• **Exercise objective**:
How many of the lines in the material underneath include the string "alleati"? State the number only.
+++ Data supplied
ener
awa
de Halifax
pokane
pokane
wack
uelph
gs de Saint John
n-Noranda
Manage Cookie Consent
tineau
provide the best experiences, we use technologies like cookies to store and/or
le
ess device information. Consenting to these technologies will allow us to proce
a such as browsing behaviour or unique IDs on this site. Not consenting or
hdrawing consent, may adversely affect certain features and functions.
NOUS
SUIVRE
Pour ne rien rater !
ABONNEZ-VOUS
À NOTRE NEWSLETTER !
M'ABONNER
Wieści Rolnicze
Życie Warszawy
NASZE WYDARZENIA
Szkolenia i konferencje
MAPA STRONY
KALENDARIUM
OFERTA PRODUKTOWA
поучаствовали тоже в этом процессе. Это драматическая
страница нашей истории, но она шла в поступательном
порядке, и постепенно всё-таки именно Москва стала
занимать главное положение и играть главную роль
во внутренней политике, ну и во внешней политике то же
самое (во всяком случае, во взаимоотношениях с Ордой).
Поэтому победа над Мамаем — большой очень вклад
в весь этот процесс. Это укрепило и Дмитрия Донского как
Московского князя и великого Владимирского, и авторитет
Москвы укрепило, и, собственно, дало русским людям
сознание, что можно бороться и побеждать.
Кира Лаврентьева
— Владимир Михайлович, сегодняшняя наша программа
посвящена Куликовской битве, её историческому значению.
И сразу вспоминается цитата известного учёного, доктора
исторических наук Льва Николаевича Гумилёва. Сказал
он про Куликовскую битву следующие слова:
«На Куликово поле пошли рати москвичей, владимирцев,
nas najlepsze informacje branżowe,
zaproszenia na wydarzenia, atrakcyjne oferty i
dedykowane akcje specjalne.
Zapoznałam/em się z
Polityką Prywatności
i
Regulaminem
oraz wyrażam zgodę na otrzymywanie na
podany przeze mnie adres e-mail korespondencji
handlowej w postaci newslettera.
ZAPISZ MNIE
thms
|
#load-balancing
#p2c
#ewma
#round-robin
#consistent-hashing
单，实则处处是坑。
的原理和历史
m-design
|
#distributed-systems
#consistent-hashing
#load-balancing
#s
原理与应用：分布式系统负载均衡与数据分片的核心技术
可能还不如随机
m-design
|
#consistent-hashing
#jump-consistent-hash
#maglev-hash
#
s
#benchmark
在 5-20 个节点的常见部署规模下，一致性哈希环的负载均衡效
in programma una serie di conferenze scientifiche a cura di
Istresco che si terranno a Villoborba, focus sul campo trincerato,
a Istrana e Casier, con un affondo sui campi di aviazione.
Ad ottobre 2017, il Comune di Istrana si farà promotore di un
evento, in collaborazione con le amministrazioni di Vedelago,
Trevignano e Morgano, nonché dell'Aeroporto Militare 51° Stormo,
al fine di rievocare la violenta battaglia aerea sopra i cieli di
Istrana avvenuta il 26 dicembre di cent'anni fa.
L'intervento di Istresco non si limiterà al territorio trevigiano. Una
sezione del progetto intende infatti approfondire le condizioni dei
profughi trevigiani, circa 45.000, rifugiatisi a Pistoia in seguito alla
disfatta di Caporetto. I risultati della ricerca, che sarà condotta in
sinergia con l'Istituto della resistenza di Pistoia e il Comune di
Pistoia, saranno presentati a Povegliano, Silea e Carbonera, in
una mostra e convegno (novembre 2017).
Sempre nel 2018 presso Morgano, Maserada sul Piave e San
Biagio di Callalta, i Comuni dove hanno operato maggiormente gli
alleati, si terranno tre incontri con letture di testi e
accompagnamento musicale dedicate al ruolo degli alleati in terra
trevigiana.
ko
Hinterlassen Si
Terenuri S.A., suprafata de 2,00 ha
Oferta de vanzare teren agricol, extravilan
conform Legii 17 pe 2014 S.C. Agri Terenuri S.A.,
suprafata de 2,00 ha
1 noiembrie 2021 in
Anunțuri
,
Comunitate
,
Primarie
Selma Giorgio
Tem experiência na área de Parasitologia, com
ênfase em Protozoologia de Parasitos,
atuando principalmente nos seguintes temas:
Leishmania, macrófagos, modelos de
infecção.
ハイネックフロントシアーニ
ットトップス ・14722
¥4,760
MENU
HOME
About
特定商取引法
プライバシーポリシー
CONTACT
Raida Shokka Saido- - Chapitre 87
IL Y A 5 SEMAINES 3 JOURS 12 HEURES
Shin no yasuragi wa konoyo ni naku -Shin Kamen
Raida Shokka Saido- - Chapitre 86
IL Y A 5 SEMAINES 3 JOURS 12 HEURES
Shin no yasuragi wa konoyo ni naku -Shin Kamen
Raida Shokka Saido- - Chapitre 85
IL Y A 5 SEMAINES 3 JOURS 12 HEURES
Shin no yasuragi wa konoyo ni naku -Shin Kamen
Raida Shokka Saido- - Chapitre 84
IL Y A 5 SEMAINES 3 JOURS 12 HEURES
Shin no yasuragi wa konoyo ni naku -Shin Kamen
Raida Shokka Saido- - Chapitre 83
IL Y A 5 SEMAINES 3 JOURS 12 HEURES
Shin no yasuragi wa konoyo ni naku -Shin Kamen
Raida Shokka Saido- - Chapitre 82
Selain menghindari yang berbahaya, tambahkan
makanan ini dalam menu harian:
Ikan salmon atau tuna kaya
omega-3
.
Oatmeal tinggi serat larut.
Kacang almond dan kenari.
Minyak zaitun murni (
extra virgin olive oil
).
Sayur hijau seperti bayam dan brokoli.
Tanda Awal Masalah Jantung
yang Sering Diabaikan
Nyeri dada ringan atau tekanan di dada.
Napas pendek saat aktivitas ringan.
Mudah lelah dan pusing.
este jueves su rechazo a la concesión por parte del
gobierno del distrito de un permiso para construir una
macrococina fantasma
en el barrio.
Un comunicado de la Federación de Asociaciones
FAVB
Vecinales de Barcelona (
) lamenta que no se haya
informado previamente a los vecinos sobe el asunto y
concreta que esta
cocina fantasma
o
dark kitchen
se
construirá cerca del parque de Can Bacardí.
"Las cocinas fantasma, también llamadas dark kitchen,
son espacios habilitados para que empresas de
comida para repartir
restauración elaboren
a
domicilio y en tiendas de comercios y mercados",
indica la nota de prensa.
++++++
• **Task response**:
2